Try it: The listing that follows should be reproduced exactly, line for line.
═════ Data for this exercise ═════
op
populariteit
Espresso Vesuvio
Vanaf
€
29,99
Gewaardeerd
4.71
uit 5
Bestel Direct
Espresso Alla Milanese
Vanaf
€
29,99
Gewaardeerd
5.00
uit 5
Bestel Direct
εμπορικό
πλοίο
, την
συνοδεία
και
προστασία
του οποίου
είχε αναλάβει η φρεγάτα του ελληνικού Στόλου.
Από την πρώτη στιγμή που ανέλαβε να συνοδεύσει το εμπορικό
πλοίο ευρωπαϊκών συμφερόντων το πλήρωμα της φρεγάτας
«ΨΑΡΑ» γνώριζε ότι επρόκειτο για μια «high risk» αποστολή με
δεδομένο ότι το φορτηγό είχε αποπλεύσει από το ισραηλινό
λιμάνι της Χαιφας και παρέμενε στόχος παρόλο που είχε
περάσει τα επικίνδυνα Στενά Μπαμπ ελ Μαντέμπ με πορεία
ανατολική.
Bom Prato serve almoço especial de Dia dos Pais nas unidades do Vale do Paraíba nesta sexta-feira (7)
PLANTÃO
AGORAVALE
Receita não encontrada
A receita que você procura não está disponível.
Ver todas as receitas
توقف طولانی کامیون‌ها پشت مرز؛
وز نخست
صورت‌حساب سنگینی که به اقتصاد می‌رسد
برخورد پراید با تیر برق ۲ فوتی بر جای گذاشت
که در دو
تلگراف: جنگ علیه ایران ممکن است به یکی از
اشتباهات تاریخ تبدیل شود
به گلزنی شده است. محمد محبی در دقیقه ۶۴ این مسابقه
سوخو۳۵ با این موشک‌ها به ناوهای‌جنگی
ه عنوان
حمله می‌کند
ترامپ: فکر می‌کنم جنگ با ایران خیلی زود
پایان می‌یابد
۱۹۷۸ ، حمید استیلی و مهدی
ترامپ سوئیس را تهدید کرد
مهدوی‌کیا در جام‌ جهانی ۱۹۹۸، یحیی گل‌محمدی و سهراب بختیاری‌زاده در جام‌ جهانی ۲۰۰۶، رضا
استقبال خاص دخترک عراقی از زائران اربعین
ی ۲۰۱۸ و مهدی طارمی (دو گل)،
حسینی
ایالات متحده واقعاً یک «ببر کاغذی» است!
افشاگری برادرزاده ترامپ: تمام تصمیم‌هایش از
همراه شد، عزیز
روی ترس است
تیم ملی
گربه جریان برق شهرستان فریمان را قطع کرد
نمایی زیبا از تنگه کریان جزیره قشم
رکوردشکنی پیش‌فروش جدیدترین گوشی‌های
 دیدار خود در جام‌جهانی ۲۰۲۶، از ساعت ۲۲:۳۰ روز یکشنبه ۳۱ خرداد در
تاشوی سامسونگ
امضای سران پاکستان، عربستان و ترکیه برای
═════
Problem solution:
op
populariteit
Espresso Vesuvio
Vanaf
€
29,99
Gewaardeerd
4.71
uit 5
Bestel Direct
Espresso Alla Milanese
Vanaf
€
29,99
Gewaardeerd
5.00
uit 5
Bestel Direct
εμπορικό
πλοίο
, την
συνοδεία
και
προστασία
του οποίου
είχε αναλάβει η φρεγάτα του ελληνικού Στόλου.
Από την πρώτη στιγμή που ανέλαβε να συνοδεύσει το εμπορικό
πλοίο ευρωπαϊκών συμφερόντων το πλήρωμα της φρεγάτας
«ΨΑΡΑ» γνώριζε ότι επρόκειτο για μια «high risk» αποστολή με
δεδομένο ότι το φορτηγό είχε αποπλεύσει από το ισραηλινό
λιμάνι της Χαιφας και παρέμενε στόχος παρόλο που είχε
περάσει τα επικίνδυνα Στενά Μπαμπ ελ Μαντέμπ με πορεία
ανατολική.
Bom Prato serve almoço especial de Dia dos Pais nas unidades do Vale do Paraíba nesta sexta-feira (7)
PLANTÃO
AGORAVALE
Receita não encontrada
A receita que você procura não está disponível.
Ver todas as receitas
توقف طولانی کامیون‌ها پشت مرز؛
وز نخست
صورت‌حساب سنگینی که به اقتصاد می‌رسد
برخورد پراید با تیر برق ۲ فوتی بر جای گذاشت
که در دو
تلگراف: جنگ علیه ایران ممکن است به یکی از
اشتباهات تاریخ تبدیل شود
به گلزنی شده است. محمد محبی در دقیقه ۶۴ این مسابقه
سوخو۳۵ با این موشک‌ها به ناوهای‌جنگی
ه عنوان
حمله می‌کند
ترامپ: فکر می‌کنم جنگ با ایران خیلی زود
پایان می‌یابد
۱۹۷۸ ، حمید استیلی و مهدی
ترامپ سوئیس را تهدید کرد
مهدوی‌کیا در جام‌ جهانی ۱۹۹۸، یحیی گل‌محمدی و سهراب بختیاری‌زاده در جام‌ جهانی ۲۰۰۶، رضا
استقبال خاص دخترک عراقی از زائران اربعین
ی ۲۰۱۸ و مهدی طارمی (دو گل)،
حسینی
ایالات متحده واقعاً یک «ببر کاغذی» است!
افشاگری برادرزاده ترامپ: تمام تصمیم‌هایش از
همراه شد، عزیز
روی ترس است
تیم ملی
گربه جریان برق شهرستان فریمان را قطع کرد
نمایی زیبا از تنگه کریان جزیره قشم
رکوردشکنی پیش‌فروش جدیدترین گوشی‌های
 دیدار خود در جام‌جهانی ۲۰۲۶، از ساعت ۲۲:۳۰ روز یکشنبه ۳۱ خرداد در
تاشوی سامسونگ
امضای سران پاکستان، عربستان و ترکیه برای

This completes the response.